▸ **PROBLEM TO WORK ON**: All entries below are to be returned exactly, with pictures left out.

▸ **LISTED RECORDS**:
*** Begin section ***

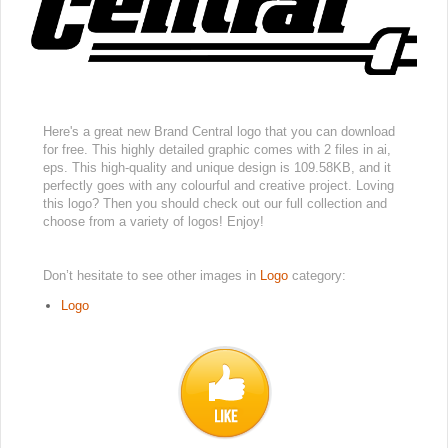
Here's a great new Brand Central logo that you can download
for free. This highly detailed graphic comes with 2 files in ai,
eps. This high-quality and unique design is 109.58KB, and it
perfectly goes with any colourful and creative project. Loving
this logo? Then you should check out our full collection and
choose from a variety of logos! Enjoy!
Don’t hesitate to see other images in
Logo
category:
Logo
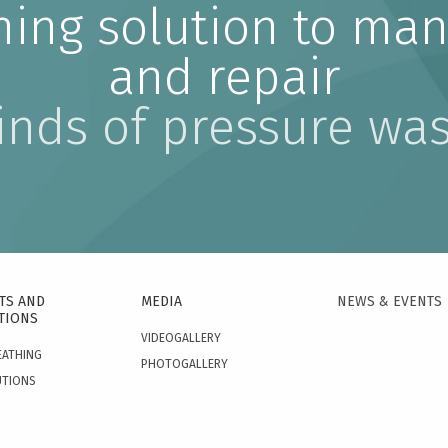
ning solution to man
and repair
kinds of pressure wa
TS AND
MEDIA
NEWS & EVENTS
TIONS
VIDEOGALLERY
EATHING
PHOTOGALLERY
UTIONS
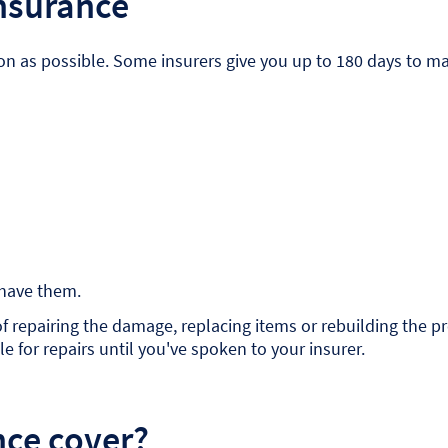
insurance
 as possible. Some insurers give you up to 180 days to make
 have them.
s of repairing the damage, replacing items or rebuilding the
e for repairs until you've spoken to your insurer.
nce cover?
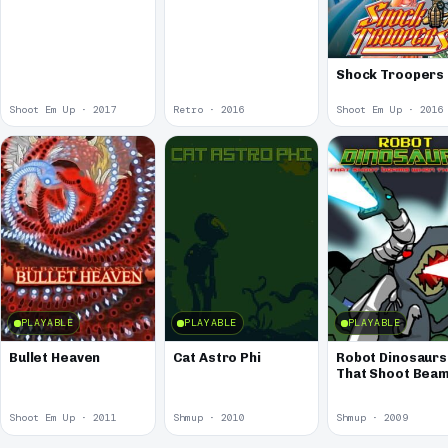
Shock Troopers
Shoot Em Up · 2017
Retro · 2016
Shoot Em Up · 2016
PLAYABLE
PLAYABLE
PLAYABLE
Bullet Heaven
Cat Astro Phi
Robot Dinosaurs
That Shoot Bea
When They Roar
Shoot Em Up · 2011
Shmup · 2010
Shmup · 2009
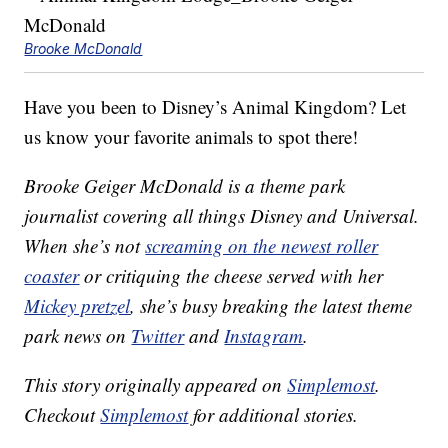
Brooke McDonald
Have you been to Disney’s Animal Kingdom? Let
us know your favorite animals to spot there!
Brooke Geiger McDonald is a theme park
journalist covering all things Disney and Universal.
When she’s not
screaming on the newest roller
coaster
or critiquing the cheese served with her
Mickey pretzel
, she’s busy breaking the latest theme
park news on
Twitter
and
Instagram
.
This story originally appeared on
Simplemost
.
Checkout
Simplemost
for additional stories.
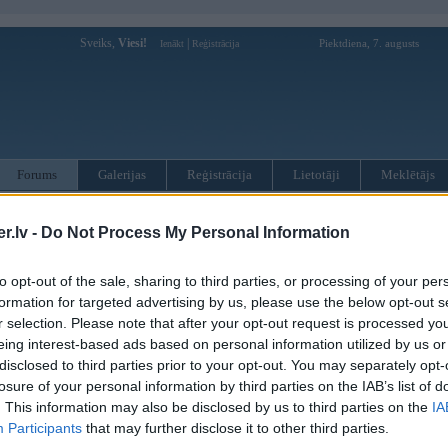
Sveiks,
Viesi!
|
Piektdiena, 7. augusts
Ienākt
Reģistrācija
Forums
Galerijas
Reģistrācija
Lietotāji
Meklētājs
kusijas par BMW modeļiem
»
BMW 5. sērija
»
E60 / E61 (2003-2010
.lv -
Do Not Process My Personal Information
 E61 aizmugurējās atsperes
to opt-out of the sale, sharing to third parties, or processing of your per
Atbildēt
formation for targeted advertising by us, please use the below opt-out s
r selection. Please note that after your opt-out request is processed y
Ziņojums
eing interest-based ads based on personal information utilized by us or
21. Sep 2017, 13:31
disclosed to third parties prior to your opt-out. You may separately opt-
losure of your personal information by third parties on the IAB’s list of
Help. Kāds nav saskāries ar E 61 aizmugures atsperēm? Bēda tāda ka ir noņ
Interesē no kāda auto der?
. This information may also be disclosed by us to third parties on the
IA
Participants
that may further disclose it to other third parties.
61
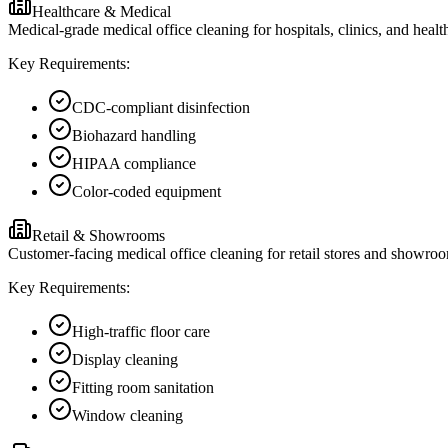
Healthcare & Medical
Medical-grade medical office cleaning for hospitals, clinics, and heal
Key Requirements:
CDC-compliant disinfection
Biohazard handling
HIPAA compliance
Color-coded equipment
Retail & Showrooms
Customer-facing medical office cleaning for retail stores and showroo
Key Requirements:
High-traffic floor care
Display cleaning
Fitting room sanitation
Window cleaning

*** End section ***

▸ **ANSWER SECTION**:
Here's a great new Brand Central logo that you can download
for free. This highly detailed graphic comes with 2 files in ai,
eps. This high-quality and unique design is 109.58KB, and it
perfectly goes with any colourful and creative project. Loving
this logo? Then you should check out our full collection and
choose from a variety of logos! Enjoy!
Don’t hesitate to see other images in
Logo
category:
Logo
ning solution to man
and repair
kinds of pressure wa
TS AND
MEDIA
NEWS & EVENTS
TIONS
VIDEOGALLERY
EATHING
PHOTOGALLERY
UTIONS
insurance
 as possible. Some insurers give you up to 180 days to make
 have them.
s of repairing the damage, replacing items or rebuilding the
e for repairs until you've spoken to your insurer.
nce cover?
Shock Troopers
Shoot Em Up · 2017
Retro · 2016
Shoot Em Up · 2016
PLAYABLE
PLAYABLE
PLAYABLE
Bullet Heaven
Cat Astro Phi
Robot Dinosaurs
That Shoot Bea
When They Roar
Shoot Em Up · 2011
Shmup · 2010
Shmup · 2009
Brooke McDonald
Have you been to Disney’s Animal Kingdom? Let
us know your favorite animals to spot there!
Brooke Geiger McDonald is a theme park
journalist covering all things Disney and Universal.
When she’s not
screaming on the newest roller
coaster
or critiquing the cheese served with her
Mickey pretzel
, she’s busy breaking the latest theme
park news on
Twitter
and
Instagram
.
This story originally appeared on
Simplemost
.
Checkout
Simplemost
for additional stories.
Sveiks,
Viesi!
|
Piektdiena, 7. augusts
Ienākt
Reģistrācija
Forums
Galerijas
Reģistrācija
Lietotāji
Meklētājs
kusijas par BMW modeļiem
»
BMW 5. sērija
»
E60 / E61 (2003-2010
.lv -
Do Not Process My Personal Information
 E61 aizmugurējās atsperes
to opt-out of the sale, sharing to third parties, or processing of your per
Atbildēt
formation for targeted advertising by us, please use the below opt-out s
r selection. Please note that after your opt-out request is processed y
Ziņojums
eing interest-based ads based on personal information utilized by us or
21. Sep 2017, 13:31
disclosed to third parties prior to your opt-out. You may separately opt-
losure of your personal information by third parties on the IAB’s list of
Help. Kāds nav saskāries ar E 61 aizmugures atsperēm? Bēda tāda ka ir noņ
Interesē no kāda auto der?
. This information may also be disclosed by us to third parties on the
IA
Participants
that may further disclose it to other third parties.
61
Healthcare & Medical
Medical-grade medical office cleaning for hospitals, clinics, and heal
Key Requirements:
CDC-compliant disinfection
Biohazard handling
HIPAA compliance
Color-coded equipment
Retail & Showrooms
Customer-facing medical office cleaning for retail stores and showroo
Key Requirements:
High-traffic floor care
Display cleaning
Fitting room sanitation
Window cleaning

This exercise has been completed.